Par ailleurs, le personnel et le professionnel sont à associer car il s'agit du même individu : nos compétences émotionnelles s'expriment des deux côtés, même si le contexte est différent. La conscience professionnelle, celle de soi, celle de l'autre et la motivation font partie de la compétence personnelle et prennent place dans notre travail. En somme, trouver son happy job passe indubitablement par le fait d'être en accord avec soi-même au niveau personnel et professionnel.
- Y a-t-il un moment plus propice pour chercher son happy job ?
Non, je pense que ce n'est vraiment pas une histoire d'âge, ni de contexte. Aujourd'hui, on véhicule l'idée que l'on a une date de péremption à 40 ans, ce qui est terriblement jeune ! J'ai des exemples qui prouvent que rien n'est impossible, comme une cliente de 56 ans. Après avoir longtemps tenu un commerce, elle a eu envie de s'installer et a envoyé sa candidature à une entreprise avec laquelle elle rêvait d'être en contact, qui est fournisseuse dans son domaine. Le job ne correspondait pas à ce qu'elle souhaitait, mais elle a eu un entretien, a expliqué ce qu'elle voulait faire et a été embauchée comme salariée pour la première fois de sa vie.
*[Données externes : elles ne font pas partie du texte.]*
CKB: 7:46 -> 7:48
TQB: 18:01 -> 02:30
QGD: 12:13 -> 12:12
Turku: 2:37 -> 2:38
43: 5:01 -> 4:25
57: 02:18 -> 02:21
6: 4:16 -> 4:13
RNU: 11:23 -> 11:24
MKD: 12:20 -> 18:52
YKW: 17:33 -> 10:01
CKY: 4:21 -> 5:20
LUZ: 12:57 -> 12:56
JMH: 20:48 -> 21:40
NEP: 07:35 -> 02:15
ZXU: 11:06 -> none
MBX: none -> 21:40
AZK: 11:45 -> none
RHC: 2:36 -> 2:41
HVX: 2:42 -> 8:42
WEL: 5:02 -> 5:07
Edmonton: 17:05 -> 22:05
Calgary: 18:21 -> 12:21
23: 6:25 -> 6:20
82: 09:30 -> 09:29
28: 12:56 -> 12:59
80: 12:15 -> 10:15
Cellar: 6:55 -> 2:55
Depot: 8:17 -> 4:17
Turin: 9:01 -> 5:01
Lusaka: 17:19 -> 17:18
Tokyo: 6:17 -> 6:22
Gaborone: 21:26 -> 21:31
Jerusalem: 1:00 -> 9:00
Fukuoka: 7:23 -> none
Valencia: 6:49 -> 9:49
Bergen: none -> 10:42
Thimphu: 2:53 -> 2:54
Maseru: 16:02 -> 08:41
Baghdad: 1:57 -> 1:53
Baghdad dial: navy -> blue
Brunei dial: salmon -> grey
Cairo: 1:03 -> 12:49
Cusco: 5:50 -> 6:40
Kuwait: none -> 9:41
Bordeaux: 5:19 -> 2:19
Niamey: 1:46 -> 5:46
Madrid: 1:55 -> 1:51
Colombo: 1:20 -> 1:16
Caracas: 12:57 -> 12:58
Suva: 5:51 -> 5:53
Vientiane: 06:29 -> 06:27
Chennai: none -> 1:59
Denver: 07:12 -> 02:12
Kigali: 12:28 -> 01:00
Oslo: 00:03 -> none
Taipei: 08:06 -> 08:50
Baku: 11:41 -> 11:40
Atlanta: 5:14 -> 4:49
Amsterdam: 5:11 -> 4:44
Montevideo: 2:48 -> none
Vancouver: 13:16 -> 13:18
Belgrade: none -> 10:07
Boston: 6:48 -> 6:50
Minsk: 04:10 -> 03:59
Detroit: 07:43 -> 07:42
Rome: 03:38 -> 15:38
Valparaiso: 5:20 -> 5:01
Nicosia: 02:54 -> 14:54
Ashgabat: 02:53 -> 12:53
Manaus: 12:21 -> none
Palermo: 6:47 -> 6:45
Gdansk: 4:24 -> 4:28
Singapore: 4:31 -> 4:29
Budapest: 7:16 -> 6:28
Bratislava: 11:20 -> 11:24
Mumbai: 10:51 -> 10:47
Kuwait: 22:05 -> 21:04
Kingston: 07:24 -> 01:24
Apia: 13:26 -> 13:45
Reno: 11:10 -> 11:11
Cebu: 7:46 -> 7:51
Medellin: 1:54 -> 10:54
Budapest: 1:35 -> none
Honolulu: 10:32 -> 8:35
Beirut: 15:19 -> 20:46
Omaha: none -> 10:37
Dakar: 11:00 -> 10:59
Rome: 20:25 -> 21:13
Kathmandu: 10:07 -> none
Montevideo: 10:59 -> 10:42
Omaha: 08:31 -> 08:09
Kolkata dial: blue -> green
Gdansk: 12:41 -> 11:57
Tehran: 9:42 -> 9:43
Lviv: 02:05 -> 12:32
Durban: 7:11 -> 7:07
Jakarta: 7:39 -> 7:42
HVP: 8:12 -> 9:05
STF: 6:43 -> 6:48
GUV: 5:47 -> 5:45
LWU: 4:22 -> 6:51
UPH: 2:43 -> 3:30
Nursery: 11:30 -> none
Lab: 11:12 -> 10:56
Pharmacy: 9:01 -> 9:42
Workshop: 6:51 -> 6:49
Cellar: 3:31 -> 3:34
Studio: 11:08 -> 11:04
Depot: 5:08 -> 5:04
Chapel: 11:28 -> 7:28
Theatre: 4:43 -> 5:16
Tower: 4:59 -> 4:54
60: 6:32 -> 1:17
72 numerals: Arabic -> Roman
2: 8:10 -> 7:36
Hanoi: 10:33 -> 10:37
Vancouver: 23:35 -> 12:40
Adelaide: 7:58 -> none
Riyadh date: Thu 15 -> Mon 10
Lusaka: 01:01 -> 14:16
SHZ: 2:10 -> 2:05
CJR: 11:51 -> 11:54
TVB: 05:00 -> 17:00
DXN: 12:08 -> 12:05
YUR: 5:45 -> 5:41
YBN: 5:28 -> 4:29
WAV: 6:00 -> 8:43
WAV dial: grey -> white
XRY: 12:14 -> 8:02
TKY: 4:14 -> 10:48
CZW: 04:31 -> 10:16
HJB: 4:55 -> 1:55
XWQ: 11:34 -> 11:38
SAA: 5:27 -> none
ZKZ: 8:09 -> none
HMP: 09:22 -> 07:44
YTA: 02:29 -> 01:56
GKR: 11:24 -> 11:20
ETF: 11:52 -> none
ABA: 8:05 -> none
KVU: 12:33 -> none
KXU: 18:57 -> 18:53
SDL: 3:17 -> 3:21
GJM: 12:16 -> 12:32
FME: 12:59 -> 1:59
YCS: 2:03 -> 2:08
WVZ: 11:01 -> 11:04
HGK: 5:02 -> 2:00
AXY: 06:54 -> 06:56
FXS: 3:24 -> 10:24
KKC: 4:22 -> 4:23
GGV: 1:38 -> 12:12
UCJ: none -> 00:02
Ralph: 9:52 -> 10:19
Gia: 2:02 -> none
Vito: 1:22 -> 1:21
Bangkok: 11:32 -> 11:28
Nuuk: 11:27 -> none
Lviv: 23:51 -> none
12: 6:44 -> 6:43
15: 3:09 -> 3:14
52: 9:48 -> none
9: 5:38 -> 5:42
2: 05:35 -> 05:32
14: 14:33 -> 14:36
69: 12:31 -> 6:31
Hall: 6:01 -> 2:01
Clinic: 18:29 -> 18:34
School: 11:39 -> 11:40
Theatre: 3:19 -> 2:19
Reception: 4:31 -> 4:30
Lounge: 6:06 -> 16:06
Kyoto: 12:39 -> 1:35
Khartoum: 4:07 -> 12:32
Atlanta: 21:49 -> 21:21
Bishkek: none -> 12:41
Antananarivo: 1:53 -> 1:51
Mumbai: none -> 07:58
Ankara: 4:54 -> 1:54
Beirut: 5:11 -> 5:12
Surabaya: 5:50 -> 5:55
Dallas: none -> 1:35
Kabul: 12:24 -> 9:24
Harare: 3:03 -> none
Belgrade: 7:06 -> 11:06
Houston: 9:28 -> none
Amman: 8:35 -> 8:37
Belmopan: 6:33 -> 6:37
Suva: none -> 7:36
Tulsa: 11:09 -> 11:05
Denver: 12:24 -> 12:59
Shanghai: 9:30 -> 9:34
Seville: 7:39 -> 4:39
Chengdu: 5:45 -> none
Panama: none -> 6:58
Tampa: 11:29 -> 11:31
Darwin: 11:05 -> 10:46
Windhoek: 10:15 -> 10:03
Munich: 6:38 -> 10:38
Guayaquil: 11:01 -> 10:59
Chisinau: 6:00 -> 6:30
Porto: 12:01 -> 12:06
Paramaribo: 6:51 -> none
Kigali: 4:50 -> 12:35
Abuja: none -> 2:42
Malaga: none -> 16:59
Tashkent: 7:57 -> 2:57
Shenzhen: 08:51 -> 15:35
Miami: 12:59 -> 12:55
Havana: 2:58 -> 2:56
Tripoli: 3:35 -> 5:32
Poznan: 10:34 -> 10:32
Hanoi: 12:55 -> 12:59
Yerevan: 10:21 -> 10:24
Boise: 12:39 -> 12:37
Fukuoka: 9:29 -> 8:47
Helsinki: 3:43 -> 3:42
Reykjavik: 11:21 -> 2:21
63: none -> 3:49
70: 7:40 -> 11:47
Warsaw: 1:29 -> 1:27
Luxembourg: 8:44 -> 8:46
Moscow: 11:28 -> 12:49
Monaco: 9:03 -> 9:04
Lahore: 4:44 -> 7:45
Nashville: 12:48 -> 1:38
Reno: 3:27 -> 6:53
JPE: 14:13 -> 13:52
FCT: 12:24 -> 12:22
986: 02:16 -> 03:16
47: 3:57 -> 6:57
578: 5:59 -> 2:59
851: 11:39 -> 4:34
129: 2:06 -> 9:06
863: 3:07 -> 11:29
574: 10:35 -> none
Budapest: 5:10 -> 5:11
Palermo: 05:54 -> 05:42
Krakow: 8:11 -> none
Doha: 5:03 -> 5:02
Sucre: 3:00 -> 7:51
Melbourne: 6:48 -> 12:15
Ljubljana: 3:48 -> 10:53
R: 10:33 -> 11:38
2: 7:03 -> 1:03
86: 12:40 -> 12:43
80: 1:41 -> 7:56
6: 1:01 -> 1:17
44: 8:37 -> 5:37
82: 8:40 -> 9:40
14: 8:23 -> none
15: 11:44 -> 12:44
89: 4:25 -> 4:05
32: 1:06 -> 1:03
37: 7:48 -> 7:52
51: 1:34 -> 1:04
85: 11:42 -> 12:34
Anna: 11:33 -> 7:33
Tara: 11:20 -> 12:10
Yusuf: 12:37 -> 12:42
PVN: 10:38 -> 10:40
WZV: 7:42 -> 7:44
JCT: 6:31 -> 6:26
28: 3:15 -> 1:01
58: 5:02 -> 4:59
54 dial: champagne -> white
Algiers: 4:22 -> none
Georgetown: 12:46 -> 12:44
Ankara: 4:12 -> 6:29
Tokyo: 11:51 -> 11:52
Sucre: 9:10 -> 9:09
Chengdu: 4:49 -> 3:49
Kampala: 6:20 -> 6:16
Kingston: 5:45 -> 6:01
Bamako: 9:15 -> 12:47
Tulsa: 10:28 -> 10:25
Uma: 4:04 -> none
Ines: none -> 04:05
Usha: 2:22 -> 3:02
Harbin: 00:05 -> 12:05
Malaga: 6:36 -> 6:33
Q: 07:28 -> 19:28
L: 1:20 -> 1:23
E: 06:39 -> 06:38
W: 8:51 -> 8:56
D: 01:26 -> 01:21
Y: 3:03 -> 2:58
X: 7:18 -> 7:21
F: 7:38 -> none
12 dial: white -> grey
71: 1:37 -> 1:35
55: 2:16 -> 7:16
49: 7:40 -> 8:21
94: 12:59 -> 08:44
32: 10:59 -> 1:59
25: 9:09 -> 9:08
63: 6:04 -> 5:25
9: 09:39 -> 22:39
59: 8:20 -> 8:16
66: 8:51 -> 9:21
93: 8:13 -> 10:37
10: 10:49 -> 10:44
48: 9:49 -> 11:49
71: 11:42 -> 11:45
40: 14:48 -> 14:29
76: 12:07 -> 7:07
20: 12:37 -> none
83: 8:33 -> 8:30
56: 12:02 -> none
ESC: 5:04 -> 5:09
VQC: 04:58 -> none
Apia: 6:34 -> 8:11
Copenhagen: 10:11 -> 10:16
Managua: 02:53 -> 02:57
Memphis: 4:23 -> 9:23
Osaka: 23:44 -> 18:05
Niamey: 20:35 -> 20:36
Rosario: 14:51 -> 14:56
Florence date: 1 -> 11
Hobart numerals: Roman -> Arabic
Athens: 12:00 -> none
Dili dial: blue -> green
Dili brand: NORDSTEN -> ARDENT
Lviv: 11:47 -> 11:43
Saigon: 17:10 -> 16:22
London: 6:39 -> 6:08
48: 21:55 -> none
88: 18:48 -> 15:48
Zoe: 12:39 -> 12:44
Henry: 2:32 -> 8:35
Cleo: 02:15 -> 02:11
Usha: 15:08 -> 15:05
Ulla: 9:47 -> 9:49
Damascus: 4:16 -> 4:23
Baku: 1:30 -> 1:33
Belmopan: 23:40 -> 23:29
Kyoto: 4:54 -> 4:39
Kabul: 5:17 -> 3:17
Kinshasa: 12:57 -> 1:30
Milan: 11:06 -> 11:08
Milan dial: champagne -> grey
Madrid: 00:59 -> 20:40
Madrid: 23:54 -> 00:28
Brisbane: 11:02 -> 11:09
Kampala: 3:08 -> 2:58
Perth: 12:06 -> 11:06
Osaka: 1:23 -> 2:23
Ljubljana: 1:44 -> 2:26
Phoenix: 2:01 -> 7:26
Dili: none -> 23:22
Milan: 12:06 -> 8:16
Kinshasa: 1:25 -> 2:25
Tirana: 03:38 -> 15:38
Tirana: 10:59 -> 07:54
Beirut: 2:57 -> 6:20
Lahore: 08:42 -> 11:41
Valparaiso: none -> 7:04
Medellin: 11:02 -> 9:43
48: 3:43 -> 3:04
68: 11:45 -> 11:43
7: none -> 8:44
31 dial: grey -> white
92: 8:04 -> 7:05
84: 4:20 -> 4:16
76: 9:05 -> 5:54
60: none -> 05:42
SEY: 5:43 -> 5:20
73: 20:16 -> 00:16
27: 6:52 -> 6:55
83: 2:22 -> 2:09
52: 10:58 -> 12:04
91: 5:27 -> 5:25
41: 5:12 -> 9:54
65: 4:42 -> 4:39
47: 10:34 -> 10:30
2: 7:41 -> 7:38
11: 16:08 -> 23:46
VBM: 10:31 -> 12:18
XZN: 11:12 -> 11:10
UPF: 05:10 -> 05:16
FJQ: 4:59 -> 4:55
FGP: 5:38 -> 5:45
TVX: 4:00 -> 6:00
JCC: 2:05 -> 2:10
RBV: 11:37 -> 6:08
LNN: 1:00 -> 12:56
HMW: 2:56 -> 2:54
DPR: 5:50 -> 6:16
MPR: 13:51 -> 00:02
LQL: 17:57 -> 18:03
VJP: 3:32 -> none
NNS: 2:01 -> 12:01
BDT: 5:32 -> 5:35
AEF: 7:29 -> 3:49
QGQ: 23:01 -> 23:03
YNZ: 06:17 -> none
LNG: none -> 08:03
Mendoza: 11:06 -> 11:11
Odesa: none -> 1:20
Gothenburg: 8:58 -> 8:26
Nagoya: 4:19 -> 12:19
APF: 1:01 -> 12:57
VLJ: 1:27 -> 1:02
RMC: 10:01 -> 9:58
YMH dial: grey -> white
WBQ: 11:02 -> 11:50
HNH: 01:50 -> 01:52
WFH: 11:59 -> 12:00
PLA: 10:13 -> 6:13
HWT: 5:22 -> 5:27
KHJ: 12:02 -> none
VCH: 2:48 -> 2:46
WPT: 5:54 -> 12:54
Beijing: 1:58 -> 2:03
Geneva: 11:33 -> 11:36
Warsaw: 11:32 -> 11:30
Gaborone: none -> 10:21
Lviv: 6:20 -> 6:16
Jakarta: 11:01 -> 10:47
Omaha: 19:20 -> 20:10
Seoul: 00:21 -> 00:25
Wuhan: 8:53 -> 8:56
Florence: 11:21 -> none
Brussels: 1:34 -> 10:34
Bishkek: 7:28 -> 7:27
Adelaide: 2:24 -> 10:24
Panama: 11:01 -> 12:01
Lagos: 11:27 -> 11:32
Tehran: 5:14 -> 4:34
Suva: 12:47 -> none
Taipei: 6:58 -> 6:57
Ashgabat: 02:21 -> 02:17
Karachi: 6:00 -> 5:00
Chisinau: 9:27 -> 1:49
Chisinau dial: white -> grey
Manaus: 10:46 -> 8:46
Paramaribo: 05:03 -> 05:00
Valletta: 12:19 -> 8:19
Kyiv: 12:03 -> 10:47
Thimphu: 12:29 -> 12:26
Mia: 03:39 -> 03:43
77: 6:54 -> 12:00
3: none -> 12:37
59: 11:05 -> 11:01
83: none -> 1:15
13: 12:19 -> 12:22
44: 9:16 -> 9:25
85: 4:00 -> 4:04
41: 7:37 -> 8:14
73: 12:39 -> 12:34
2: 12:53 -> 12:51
Cela montre bien qu'il faut dépoussiérer tout ce que l'on nous répète depuis toujours sur la difficulté du marché : il y a du travail, le tout c'est que ça matche entre l'entreprise et nous, c'est donnant-donnant. Il y a toujours une solution à partir du moment où l'on souhaite évoluer. Ça peut prendre du temps, mais il ne faut pas baisser les bras et ne pas hésiter à être accompagné. Je le vois avec mes coachings : il y a vraiment un avant et un après.
*Laurence Luyé-Tanet a écrit le livre "Entrepreneurs, adoptez la bonne attitude !" à destination des personnes qui souhaitent se mettre à leur compte – ou qui le sont déjà et ont besoin de se réajuster – ainsi que "Ne crains pas que ta vie prenne fin un jour mais plutôt qu'elle n'ait jamais commencé", un ouvrage dont le but est de favoriser une prise de conscience et de permettre la mise en place de changements.